Visapää Harri
Helsinki University Hospital Comprehensive Cancer Center, Helsinki, Finland.
Oncol Ther. 2017;5(1):119-123. doi: 10.1007/s40487-017-0040-8. Epub 2017 Feb 9.
Luteinizing hormone-releasing hormone (LHRH) analogues are widely used for the treatment of advanced hormone-dependent prostate cancer. However, there are currently no clinical guidelines for switching between LHRH analogues. It has been reported that there may be clinical benefits for patients switching between different formulations of LHRH agonists, as well as from an LHRH agonist to LHRH antagonist, but there are no published data on switching from an LHRH antagonist to an LHRH agonist. In this paper, we summarize the clinical notes of 10 patients with hormone-sensitive advanced prostate cancer who switched from an LHRH antagonist to an LHRH agonist.
Patients with T3N0M0-T4N1M1 prostate cancer experiencing injection site reactions, such as pain and swelling, with monthly degarelix (Firmagon) subcutaneous injections were switched to the 3-monthly leuprorelin acetate implant (Leuprorelin Sandoz) subcutaneous injections.
Mean patient age was 75 years (SD 8.3; range 59-85) and Gleason scores ranged from 7 to 9. The mean [±standard deviation (SD)] duration of degarelix treatment was 5 ± 3.7 months (range 2-13). After switching, prostate serum antigen levels were comparable or reduced from those measured prior to switching, showing that efficacy was not compromised. Throughout the course of treatment, no patients reported injection site reactions. Patients reported increased satisfaction with the leuprorelin acetate implant versus degarelix, mainly because of a lack of injection site reactions and reduced frequency of injection.

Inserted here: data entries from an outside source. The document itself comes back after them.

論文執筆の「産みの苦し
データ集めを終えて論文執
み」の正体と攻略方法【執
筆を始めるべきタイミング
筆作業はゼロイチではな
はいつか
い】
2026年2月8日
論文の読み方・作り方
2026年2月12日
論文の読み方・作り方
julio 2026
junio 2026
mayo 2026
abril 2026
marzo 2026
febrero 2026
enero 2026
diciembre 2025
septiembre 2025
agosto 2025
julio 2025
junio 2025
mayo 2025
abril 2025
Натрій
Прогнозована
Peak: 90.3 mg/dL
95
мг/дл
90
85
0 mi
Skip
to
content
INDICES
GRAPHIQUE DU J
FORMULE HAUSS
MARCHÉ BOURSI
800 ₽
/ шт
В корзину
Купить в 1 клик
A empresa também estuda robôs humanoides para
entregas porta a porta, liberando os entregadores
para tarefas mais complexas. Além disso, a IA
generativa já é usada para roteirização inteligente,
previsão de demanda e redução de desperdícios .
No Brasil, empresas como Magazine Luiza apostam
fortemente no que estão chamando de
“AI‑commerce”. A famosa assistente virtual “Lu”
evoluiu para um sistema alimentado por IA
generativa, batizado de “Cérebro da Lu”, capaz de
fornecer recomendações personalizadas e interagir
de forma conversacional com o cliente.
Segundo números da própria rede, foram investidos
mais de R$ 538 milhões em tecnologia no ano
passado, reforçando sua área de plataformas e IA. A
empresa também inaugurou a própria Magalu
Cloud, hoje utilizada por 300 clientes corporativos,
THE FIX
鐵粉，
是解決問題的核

This is the first report of the clinical experience and potential cost implications of switching from an LHRH antagonist to an LHRH agonist. These data are consistent with other experiences of switching between LHRH analogues in terms of efficacy, safety, and potential cost savings, and provide preliminary evidence that the switch from an LHRH antagonist to an agonist is safe and equally efficacious.
促黄体生成激素释放激素(LHRH)类似物广泛用于治疗晚期激素依赖性前列腺癌。然而,目前尚无关于LHRH类似物之间转换的临床指南。据报道,在不同剂型的LHRH激动剂之间转换,以及从LHRH激动剂转换为LHRH拮抗剂,可能对患者有临床益处,但尚无从LHRH拮抗剂转换为LHRH激动剂的公开数据。在本文中,我们总结了10例从LHRH拮抗剂转换为LHRH激动剂的激素敏感性晚期前列腺癌患者的临床记录。

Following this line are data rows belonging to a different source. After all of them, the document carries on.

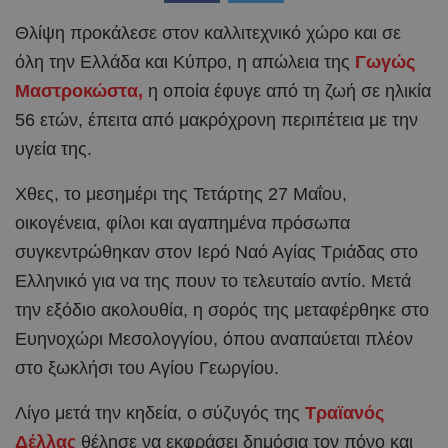
Θλίψη προκάλεσε στον καλλιτεχνικό χώρο και σε
όλη την Ελλάδα και Κύπρο, η απώλεια της
Γωγώς
Μαστροκώστα,
η οποία έφυγε από τη ζωή σε ηλικία
56 ετών, έπειτα από μακρόχρονη περιπέτεια με την
υγεία της.
Χθες, το μεσημέρι της Τετάρτης 27 Μαΐου,
οικογένεια, φίλοι και αγαπημένα πρόσωπα
συγκεντρώθηκαν στον Ιερό Ναό Αγίας Τριάδας στο
Ελληνικό για να της πουν το τελευταίο αντίο. Μετά
την εξόδιο ακολουθία, η σορός της μεταφέρθηκε στο
Ευηνοχώρι Μεσολογγίου, όπου αναπαύεται πλέον
στο ξωκλήσι του Αγίου Γεωργίου.
Λίγο μετά την κηδεία, ο σύζυγός της
Τραϊανός
Δέλλας
θέλησε να εκφράσει δημόσια τον πόνο και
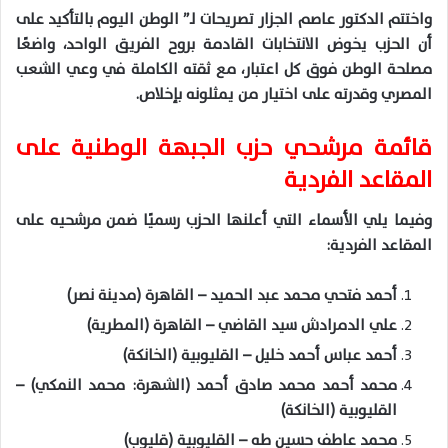
واختتم الدكتور عاصم الجزار تصريحات لـ” الوطن اليوم بالتأكيد على
أن الحزب يخوض الانتخابات القادمة بروح الفريق الواحد، واضعًا
مصلحة الوطن فوق كل اعتبار، مع ثقته الكاملة في وعي الشعب
المصري وقدرته على اختيار من يمثلونه بإخلاص.
قائمة مرشحي حزب الجبهة الوطنية على
المقاعد الفردية
وفيما يلي الأسماء التي أعلنها الحزب رسميًا ضمن مرشحيه على
المقاعد الفردية:
أحمد فتحي محمد عبد الحميد – القاهرة (مدينة نصر)
علي الدمرادش سيد القاضي – القاهرة (المطرية)
أحمد عباس أحمد خليل – القليوبية (الخانكة)
محمد أحمد محمد صادق أحمد (الشهرة: محمد النمكي) –
القليوبية (الخانكة)
محمد عاطف حسين طه – القليوبية (قليوب)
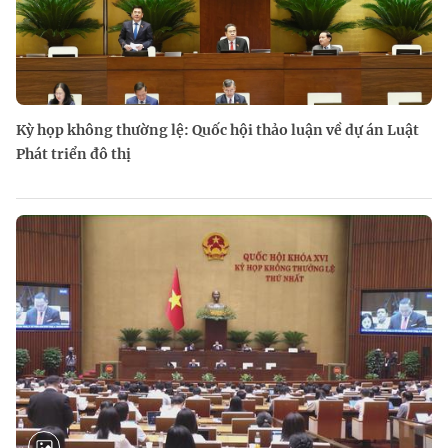
Kỳ họp không thường lệ: Quốc hội thảo luận về dự án Luật
Phát triển đô thị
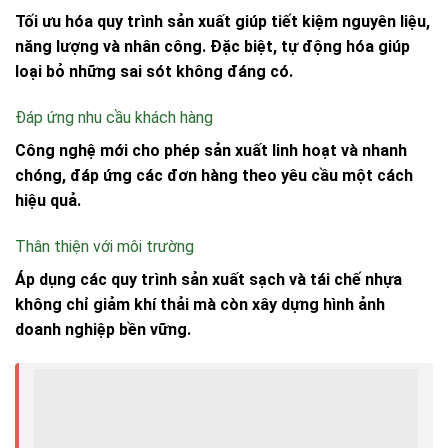
Tối ưu hóa quy trình sản xuất giúp tiết kiệm nguyên liệu,
năng lượng và nhân công. Đặc biệt, tự động hóa giúp
loại bỏ những sai sót không đáng có.
Đáp ứng nhu cầu khách hàng
Công nghệ mới cho phép sản xuất linh hoạt và nhanh
chóng, đáp ứng các đơn hàng theo yêu cầu một cách
hiệu quả.
Thân thiện với môi trường
Áp dụng các quy trình sản xuất sạch và tái chế nhựa
không chỉ giảm khí thải mà còn xây dựng hình ảnh
doanh nghiệp bền vững.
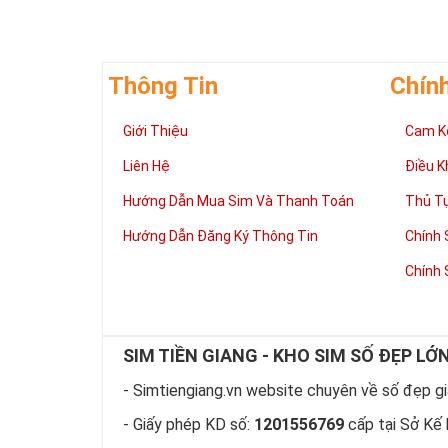
may mắn, nhiều
Phươ
Thông Tin
Chín
Giới Thiệu
Cam K
Liên Hệ
Điều K
Hướng Dẫn Mua Sim Và Thanh Toán
Thủ T
Hướng Dẫn Đăng Ký Thông Tin
Chính 
Chính 
SIM TIỀN GIANG - KHO SIM SỐ ĐẸP LỚ
- Simtiengiang.vn website chuyên về số đẹp giá
“Số có nghĩa –
- Giấy phép KD số:
1201556769
cấp tại Sở Kế 
Lựa chọn sim s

患有T3N0M0 - T4N1M1前列腺癌且每月接受度洛西汀(Firmagon)皮下注射出现注射部位反应(如疼痛和肿胀)的患者,改为每三个月接受醋酸亮丙瑞林植入剂(Leuprorelin Sandoz)皮下注射。
患者平均年龄为75岁(标准差8.3;范围59 - 85岁), Gleason评分范围为7至9分。度洛西汀治疗的平均[±标准差(SD)]持续时间为5 ± 3.7个月(范围2 - 13个月)。转换后,前列腺血清抗原水平与转换前测量的水平相当或降低,表明疗效未受影响。在整个治疗过程中,没有患者报告注射部位反应。与度洛西汀相比,患者对醋酸亮丙瑞林植入剂的满意度有所提高,主要原因是没有注射部位反应且注射频率降低。
这是关于从LHRH拮抗剂转换为LHRH激动剂的临床经验和潜在成本影响的首次报告。这些数据在疗效、安全性和潜在成本节约方面与LHRH类似物之间转换的其他经验一致,并提供了初步证据表明从LHRH拮抗剂转换为激动剂是安全且疗效相当的。